Before any serious analysis can be done, we must make sure that the dataset is in the optimal form to do so. The raw data has two problems associated with it.
- The file is huge! Once unzipped the training set (called Train.csv) is 7.3 GB. Depending on your machine this could be too large to hold in main memory. Even then, the sheer size of the data could make analysis restrictive.
- The file is full of irrelevant information (essentially noise). The purpose of the competition is to build a model that can transform the input (post titles and bodies) into tags. However, words like "the", "at", "a", etc. will very likely not have any influence in any model.
The good news is that these two problems are related to each other. Removing irrelevant information will also reduce the file size. This can be done through a data preprocessing phase.
So we need to remove the irrelevant information from the title and body columns in the training set. Post titles and post bodies are inherently different in many ways so we will deal with them both separately.
We will first deal with the post titles. The first thing we must figure out is how to decide which words are irrelevant and which words are important.
Which words are important (and which are not)?
Common sense tells us that stop-words (i.e. words like "the", "at", "a", etc.) are not important, so there is no question that these words should be removed. We also know that words that are also tag-words are very important. For example, if the word "c++" appears in a post title, it is very likely that "c++" will also appear as a tag in that post.

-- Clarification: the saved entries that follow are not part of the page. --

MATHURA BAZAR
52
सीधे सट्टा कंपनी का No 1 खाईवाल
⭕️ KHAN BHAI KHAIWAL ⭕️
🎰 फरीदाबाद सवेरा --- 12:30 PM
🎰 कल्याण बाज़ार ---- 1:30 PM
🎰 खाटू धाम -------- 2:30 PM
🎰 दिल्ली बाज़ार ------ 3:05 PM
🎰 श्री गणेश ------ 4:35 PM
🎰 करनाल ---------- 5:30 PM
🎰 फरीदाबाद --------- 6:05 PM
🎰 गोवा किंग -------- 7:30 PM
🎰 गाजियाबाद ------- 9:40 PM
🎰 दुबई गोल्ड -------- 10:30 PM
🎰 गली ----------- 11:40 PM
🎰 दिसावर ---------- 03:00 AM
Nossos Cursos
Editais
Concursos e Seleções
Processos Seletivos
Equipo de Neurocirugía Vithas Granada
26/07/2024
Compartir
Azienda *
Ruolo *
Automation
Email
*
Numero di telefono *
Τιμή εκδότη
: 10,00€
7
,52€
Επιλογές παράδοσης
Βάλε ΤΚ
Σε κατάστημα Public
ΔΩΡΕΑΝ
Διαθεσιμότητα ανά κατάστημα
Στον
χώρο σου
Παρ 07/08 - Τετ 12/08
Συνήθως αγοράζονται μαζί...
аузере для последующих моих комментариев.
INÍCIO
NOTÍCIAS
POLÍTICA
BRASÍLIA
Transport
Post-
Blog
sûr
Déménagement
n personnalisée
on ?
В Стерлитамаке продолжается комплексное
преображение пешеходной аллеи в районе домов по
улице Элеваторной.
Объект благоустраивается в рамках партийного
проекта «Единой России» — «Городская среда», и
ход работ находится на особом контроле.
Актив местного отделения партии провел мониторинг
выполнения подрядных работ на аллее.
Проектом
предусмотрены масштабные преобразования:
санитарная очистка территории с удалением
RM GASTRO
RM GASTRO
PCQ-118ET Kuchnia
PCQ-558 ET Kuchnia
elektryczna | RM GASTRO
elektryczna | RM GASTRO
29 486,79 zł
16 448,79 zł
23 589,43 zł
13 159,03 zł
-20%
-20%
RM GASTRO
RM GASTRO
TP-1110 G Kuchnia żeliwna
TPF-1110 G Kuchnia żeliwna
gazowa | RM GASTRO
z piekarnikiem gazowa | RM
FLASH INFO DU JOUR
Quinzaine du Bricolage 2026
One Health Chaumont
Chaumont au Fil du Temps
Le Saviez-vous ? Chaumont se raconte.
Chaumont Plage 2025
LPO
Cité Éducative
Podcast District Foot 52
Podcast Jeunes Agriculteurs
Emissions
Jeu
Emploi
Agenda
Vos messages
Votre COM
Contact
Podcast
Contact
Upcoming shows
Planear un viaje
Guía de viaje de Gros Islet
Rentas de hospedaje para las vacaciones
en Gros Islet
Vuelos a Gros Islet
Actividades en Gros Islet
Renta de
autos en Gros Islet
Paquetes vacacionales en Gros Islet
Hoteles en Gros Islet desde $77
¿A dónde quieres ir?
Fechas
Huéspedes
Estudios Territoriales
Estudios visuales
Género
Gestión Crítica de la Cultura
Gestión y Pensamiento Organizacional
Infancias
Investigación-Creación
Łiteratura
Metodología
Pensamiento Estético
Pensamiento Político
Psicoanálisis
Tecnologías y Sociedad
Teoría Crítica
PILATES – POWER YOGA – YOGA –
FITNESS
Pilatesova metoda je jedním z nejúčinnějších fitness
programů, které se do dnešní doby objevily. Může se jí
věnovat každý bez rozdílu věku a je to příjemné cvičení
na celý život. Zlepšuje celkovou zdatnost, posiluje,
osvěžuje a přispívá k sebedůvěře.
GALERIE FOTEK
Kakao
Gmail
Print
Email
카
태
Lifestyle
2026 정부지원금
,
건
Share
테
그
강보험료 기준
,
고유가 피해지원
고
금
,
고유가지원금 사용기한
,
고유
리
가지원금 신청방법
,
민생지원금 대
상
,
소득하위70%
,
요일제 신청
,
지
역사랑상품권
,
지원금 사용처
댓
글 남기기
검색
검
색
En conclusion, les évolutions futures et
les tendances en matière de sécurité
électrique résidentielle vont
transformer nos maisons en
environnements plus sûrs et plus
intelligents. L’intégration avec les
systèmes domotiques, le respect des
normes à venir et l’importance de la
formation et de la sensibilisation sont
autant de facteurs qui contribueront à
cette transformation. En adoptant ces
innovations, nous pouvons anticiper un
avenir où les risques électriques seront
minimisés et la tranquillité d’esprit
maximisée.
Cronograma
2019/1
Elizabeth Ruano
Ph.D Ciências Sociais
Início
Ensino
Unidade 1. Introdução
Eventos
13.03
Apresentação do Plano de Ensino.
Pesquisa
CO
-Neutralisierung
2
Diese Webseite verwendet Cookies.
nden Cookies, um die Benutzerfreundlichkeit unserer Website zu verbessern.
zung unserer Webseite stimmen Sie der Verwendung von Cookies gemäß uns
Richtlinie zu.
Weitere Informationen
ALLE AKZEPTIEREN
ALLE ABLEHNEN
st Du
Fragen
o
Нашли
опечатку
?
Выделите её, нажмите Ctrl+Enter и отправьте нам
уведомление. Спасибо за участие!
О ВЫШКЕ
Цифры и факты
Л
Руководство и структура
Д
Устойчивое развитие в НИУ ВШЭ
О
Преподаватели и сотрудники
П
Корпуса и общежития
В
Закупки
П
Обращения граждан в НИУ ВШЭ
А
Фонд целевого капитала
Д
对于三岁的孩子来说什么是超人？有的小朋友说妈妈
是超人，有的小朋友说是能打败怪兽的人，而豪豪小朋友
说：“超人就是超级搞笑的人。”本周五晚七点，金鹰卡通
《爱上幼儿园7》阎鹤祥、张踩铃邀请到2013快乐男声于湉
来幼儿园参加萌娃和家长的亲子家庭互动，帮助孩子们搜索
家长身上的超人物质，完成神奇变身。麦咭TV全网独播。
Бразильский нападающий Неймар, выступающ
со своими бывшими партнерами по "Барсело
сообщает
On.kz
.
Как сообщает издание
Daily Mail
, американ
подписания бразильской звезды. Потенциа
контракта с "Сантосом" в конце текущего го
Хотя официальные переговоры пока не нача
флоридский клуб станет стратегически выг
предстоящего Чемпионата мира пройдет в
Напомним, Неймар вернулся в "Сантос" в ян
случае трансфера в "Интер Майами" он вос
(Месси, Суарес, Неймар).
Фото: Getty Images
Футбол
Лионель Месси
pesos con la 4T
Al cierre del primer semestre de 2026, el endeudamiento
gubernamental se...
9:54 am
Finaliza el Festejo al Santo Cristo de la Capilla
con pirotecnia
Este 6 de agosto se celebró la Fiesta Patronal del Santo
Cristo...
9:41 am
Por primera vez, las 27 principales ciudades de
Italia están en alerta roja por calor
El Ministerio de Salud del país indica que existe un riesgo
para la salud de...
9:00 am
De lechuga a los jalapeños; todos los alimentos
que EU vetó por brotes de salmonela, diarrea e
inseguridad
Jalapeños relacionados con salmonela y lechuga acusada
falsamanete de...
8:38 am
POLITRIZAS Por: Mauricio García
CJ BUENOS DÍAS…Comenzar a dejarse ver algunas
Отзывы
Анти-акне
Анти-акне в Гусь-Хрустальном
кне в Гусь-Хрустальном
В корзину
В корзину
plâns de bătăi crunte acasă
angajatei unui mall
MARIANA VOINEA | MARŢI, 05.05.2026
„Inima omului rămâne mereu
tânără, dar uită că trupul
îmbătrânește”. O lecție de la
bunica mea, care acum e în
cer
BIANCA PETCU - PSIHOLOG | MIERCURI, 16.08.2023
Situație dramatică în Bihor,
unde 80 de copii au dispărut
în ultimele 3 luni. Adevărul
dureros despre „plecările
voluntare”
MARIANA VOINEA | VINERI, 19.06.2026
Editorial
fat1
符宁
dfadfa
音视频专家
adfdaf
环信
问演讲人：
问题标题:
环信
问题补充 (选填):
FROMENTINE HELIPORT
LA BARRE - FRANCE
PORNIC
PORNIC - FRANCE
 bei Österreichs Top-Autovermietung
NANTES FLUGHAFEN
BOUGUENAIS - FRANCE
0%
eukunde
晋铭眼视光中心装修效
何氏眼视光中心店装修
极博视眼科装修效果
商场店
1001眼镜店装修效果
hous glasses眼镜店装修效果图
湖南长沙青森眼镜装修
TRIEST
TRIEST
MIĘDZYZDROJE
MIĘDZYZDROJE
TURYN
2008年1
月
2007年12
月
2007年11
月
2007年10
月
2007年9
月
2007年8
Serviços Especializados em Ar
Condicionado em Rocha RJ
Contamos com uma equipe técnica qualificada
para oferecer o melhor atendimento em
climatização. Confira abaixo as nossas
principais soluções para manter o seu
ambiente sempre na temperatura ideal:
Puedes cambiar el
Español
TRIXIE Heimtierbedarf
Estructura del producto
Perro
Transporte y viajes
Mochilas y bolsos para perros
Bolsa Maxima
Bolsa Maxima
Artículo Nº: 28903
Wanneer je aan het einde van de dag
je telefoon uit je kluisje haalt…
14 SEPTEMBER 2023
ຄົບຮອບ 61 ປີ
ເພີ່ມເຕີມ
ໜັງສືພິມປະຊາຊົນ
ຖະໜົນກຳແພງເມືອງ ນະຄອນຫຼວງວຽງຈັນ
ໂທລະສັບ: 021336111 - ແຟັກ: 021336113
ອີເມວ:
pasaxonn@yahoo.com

So now we know which words are important and which are not. But what about the words in between? (i.e. words that are not stop-words but also are not tag-words). It is difficult to say how important these words are. If we remove all words except tag-words, the file will become a lot smaller (good), however we might be removing too much information which would hurt the performance of any model we create.
At this point it is probably best to leave these words in. Perhaps we can consider removing them later if the file is still too large to handle. The following table shows the result of removing stop-words. Note: the original file contained only the post titles and ids.
|nothing (original file)
|removing stop-words #1
|removing stop-words #2
where removing stop-words #1 is removing the usual stop-words and removing stop-words #2 is removing stop-words that are more specific to question asking (i.e. "how", "what", "why", etc.). So we have removed about 60 MB from the post titles without loosing information. Hooray!
The post bodies are much more difficult to deal with for the following reasons.
They make up the bulk of the training set. The file containing only post bodies and ids is 6.7 GB.
The post bodies are in HTML format complete with HTML tags that make it very messy.
If that weren't enough, the bodies contain both English sentences and code and we must find a way to differentiate between the two.
In order to reduce the size of this large dataset we have to make some simplifying assumptions. There is really no way around this if you want to get the data set into a manageable size.
The first simplifying assumptions that we will make is that all of the information that is needed in order to build our model is contained in the text part of the post body and the code part is superfluous. I think that this is a fair assumption, and even if it weren't true I do not think it would be plausible to extract meaningful information from the code portion of the body that would help us with the model.
Therefore, we will remove all of the code from the post bodies. This is a relatively straight-forward task because all of the code is enclosed in "code" tags. You could use a Python package like BeautifulSoup to extract everything in the "code" tags. The link text enclosed in "a" tags should also be removed for the same reason.
|nothing (original file)
|remove everything in "code" and "a" tags
|removing all other tags
As you can see removing the code and link text has cut the size of the post bodies in half! This is will be a huge benefit for future computation.